Data provided Start Marker

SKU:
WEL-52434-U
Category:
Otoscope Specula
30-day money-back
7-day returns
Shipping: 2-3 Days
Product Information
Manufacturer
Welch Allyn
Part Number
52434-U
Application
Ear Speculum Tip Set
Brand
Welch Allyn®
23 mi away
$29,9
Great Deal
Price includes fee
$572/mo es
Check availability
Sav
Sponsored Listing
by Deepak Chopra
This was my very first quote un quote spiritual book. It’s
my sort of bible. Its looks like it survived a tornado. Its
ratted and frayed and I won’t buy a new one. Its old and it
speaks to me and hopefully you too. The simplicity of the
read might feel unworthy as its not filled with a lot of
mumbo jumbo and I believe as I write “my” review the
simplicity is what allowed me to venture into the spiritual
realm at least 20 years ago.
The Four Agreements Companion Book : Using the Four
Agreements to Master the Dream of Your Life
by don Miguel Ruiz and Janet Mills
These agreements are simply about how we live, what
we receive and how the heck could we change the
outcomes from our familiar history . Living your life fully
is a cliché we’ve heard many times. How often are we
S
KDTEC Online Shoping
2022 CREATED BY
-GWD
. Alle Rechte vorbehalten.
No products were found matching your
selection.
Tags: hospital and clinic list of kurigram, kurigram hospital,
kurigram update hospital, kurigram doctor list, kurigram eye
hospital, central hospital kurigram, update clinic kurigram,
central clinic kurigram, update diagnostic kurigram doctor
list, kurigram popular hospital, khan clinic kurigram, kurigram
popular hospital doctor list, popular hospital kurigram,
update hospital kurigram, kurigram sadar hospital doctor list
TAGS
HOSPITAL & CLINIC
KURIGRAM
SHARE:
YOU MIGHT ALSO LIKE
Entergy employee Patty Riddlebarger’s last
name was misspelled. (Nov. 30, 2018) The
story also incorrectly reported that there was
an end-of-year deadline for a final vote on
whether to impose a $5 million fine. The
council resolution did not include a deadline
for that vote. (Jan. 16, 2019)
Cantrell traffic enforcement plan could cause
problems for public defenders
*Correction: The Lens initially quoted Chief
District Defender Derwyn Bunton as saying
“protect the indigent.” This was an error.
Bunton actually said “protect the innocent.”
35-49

Data provided End Marker

-- Task instructions --
Pull out all lines in the data above that include "This".

-- Output of the task --
This was my very first quote un quote spiritual book. It’s
“protect the indigent.” This was an error.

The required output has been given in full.